Nouga Cardoso e o empresário respondiam à ação penal proposta pelo Ministério Público Federal (MPF) por crime previsto no Código Penal, que trata da contratação direta por inexigibilidade de licitação fora das hipóteses legais.

Foto: GP1
Nouga Cardoso

Segundo a denúncia, em 2021 a Secretaria Municipal de Educação (Semec) firmou contrato de R$ 6,5 milhões com a empresa BP Comércio e Serviços de Edição de Livros Ltda. para aquisição de 100 mil exemplares do livro “Teresina Educativo”. O MPF sustentava que o procedimento de inexigibilidade de licitação teria ocorrido sem a devida demonstração da necessidade da contratação e sem o preenchimento dos requisitos legais, como justificativa de preço, exclusividade e escolha do objeto.

Na decisão, contudo, o magistrado concluiu que não ficou demonstrado o dolo específico necessário para a configuração do crime, nem a existência de prejuízo aos cofres públicos.

Fundamentação da decisão

Ao analisar o caso, o juiz Agliberto Machado destacou que a responsabilização criminal exige prova de que os acusados teriam agido deliberadamente para fraudar a legislação e causar dano à administração pública, o que, segundo ele, não ocorreu.

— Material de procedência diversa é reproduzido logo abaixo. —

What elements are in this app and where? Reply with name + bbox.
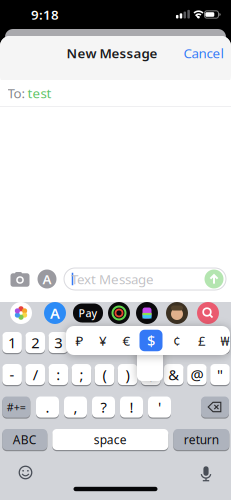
button[interactable]: Apple Pay: [73, 304, 103, 322]
staticText: Text Message: [71, 270, 154, 288]
staticText: Pay: [78, 306, 98, 320]
staticText: 1: [8, 333, 16, 352]
button[interactable]: Clips: [136, 302, 158, 324]
button[interactable]: -: [2, 363, 22, 386]
button[interactable]: Memoji Stickers: [166, 302, 188, 324]
button[interactable]: ABC: [2, 428, 47, 451]
staticText: @: [190, 365, 203, 384]
button[interactable]: ): [118, 363, 137, 386]
staticText: 4: [77, 333, 85, 352]
staticText: ABC: [13, 432, 37, 447]
button[interactable]: 4: [72, 331, 91, 354]
button[interactable]: Emoji: [18, 464, 34, 480]
staticText: 8: [170, 333, 178, 352]
button[interactable]: return: [173, 428, 229, 451]
staticText: -: [10, 365, 15, 384]
staticText: ¥: [99, 332, 107, 349]
button[interactable]: 6: [118, 331, 137, 354]
button[interactable]: App Store: [44, 302, 66, 324]
button[interactable]: /: [25, 363, 45, 386]
staticText: .: [46, 397, 50, 417]
button[interactable]: Send: [204, 270, 224, 288]
staticText: ;: [79, 365, 83, 384]
staticText: 7: [147, 333, 155, 352]
staticText: ": [217, 365, 223, 384]
button[interactable]: 5: [95, 331, 114, 354]
button[interactable]: 3: [48, 331, 68, 354]
button[interactable]: .: [36, 396, 59, 418]
staticText: return: [184, 432, 219, 447]
button[interactable]: Delete: [201, 396, 229, 418]
staticText: 2: [31, 333, 39, 352]
staticText: £: [198, 332, 206, 349]
staticText: To:: [8, 84, 26, 102]
staticText: A: [50, 303, 60, 323]
staticText: :: [56, 365, 60, 384]
button[interactable]: ;: [72, 363, 91, 386]
staticText: $: [147, 331, 155, 350]
staticText: 9: [193, 333, 201, 352]
button[interactable]: &: [164, 363, 184, 386]
button[interactable]: Apps: [38, 270, 56, 288]
staticText: space: [94, 432, 127, 447]
staticText: ?: [100, 397, 106, 417]
staticText: !: [130, 397, 134, 417]
button[interactable]: 8: [164, 331, 184, 354]
staticText: #+=: [7, 400, 26, 414]
staticText: ': [158, 397, 161, 417]
button[interactable]: @: [187, 363, 207, 386]
button[interactable]: ?: [92, 396, 115, 418]
button[interactable]: $: [141, 363, 160, 386]
staticText: ₽: [76, 332, 84, 349]
staticText: ₩: [220, 332, 230, 349]
staticText: 3: [54, 333, 62, 352]
button[interactable]: space: [52, 428, 168, 451]
staticText: New Message: [66, 44, 158, 62]
staticText: ,: [74, 397, 78, 417]
staticText: 0: [216, 333, 224, 352]
button[interactable]: :: [48, 363, 68, 386]
button[interactable]: 0: [210, 331, 230, 354]
staticText: ¢: [173, 332, 181, 349]
button[interactable]: ,: [64, 396, 87, 418]
button[interactable]: 1: [2, 331, 22, 354]
button[interactable]: Cancel: [184, 44, 224, 62]
staticText: (: [102, 365, 106, 384]
button[interactable]: 9: [187, 331, 207, 354]
button[interactable]: Games: [108, 302, 130, 324]
staticText: A: [42, 270, 52, 288]
staticText: 6: [124, 333, 132, 352]
button[interactable]: !: [120, 396, 143, 418]
button[interactable]: Camera: [10, 270, 30, 288]
button[interactable]: Dictation: [198, 464, 214, 482]
staticText: €: [122, 332, 130, 349]
staticText: &: [168, 365, 179, 384]
staticText: 9:18: [31, 6, 59, 23]
button[interactable]: ": [210, 363, 230, 386]
button[interactable]: Photos: [10, 302, 32, 324]
staticText: test: [28, 84, 52, 102]
staticText: 5: [100, 333, 108, 352]
button[interactable]: ': [148, 396, 171, 418]
button[interactable]: #+=: [2, 396, 30, 418]
staticText: /: [33, 365, 38, 384]
button[interactable]: (: [95, 363, 114, 386]
button[interactable]: 7: [141, 331, 160, 354]
staticText: Cancel: [184, 44, 224, 62]
staticText: $: [147, 365, 155, 384]
button[interactable]: 2: [25, 331, 45, 354]
staticText: ): [126, 365, 130, 384]
button[interactable]: Search Images: [197, 302, 219, 324]
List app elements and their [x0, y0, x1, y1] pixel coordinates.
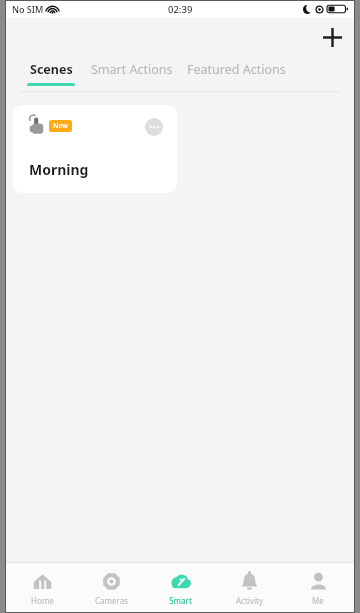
button[interactable]: Cameras: [79, 567, 143, 610]
button[interactable]: Me: [286, 567, 350, 610]
button[interactable]: Smart: [148, 567, 212, 610]
staticText: Scenes: [30, 61, 73, 78]
staticText: Cameras: [95, 595, 128, 606]
button[interactable]: Scenes: [27, 56, 75, 91]
staticText: Me: [312, 595, 324, 606]
button[interactable]: Smart Actions: [91, 56, 173, 91]
staticText: 02:39: [168, 3, 193, 16]
button[interactable]: Home: [10, 567, 74, 610]
staticText: Smart: [169, 595, 192, 606]
button[interactable]: Featured Actions: [187, 56, 286, 91]
button[interactable]: New: [13, 105, 177, 193]
staticText: New: [53, 121, 68, 131]
staticText: Featured Actions: [187, 61, 286, 78]
staticText: Home: [31, 595, 54, 606]
staticText: No SIM: [12, 3, 44, 15]
button[interactable]: More options: [145, 118, 163, 136]
staticText: Smart Actions: [91, 61, 173, 78]
staticText: Activity: [236, 595, 263, 606]
button[interactable]: Activity: [217, 567, 281, 610]
button[interactable]: Add: [317, 22, 347, 52]
staticText: Morning: [29, 160, 89, 179]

“O gestor público atuou com amparo em pareceres técnicos e jurídicos, e a empresa forneceu o produto licitado a preço condizente com o mercado, com a entrega integral do objeto comprovada por Termos de Recebimento assinados por comissão fiscalizadora”, frisou o magistrado.

Sem anúncio no momento

O magistrado também ressaltou que a obra foi integralmente entregue à Prefeitura de Teresina.

Ao final, o juiz Agliberto Machado julgou improcedente a pretensão punitiva do Ministério Público Federal e absolveu Nouga Cardoso e Braulino Teófilo Filho, por entender que o fato imputado não constitui infração penal diante da ausência dos elementos exigidos para a condenação.

Nouga se pronuncia

Em entrevista ao GP1 , Nouga Cardoso disse que se manteve tranquilo no decorrer da tramitação processual, acreditando que o Poder Judiciário reconheceria a ausência de provas para condenação.

“Estou tranquilo, porque sempre tive consciência do meu zelo pelo erário público. Só agradeço à Justiça Federal por ter feito justiça, depois de ter ouvido as testemunhas de acusação, ouvido o próprio Ministério Público Federal e as testemunhas de defesa, por ter concluído pela improcedência da denúncia”, declarou o ex-secretário.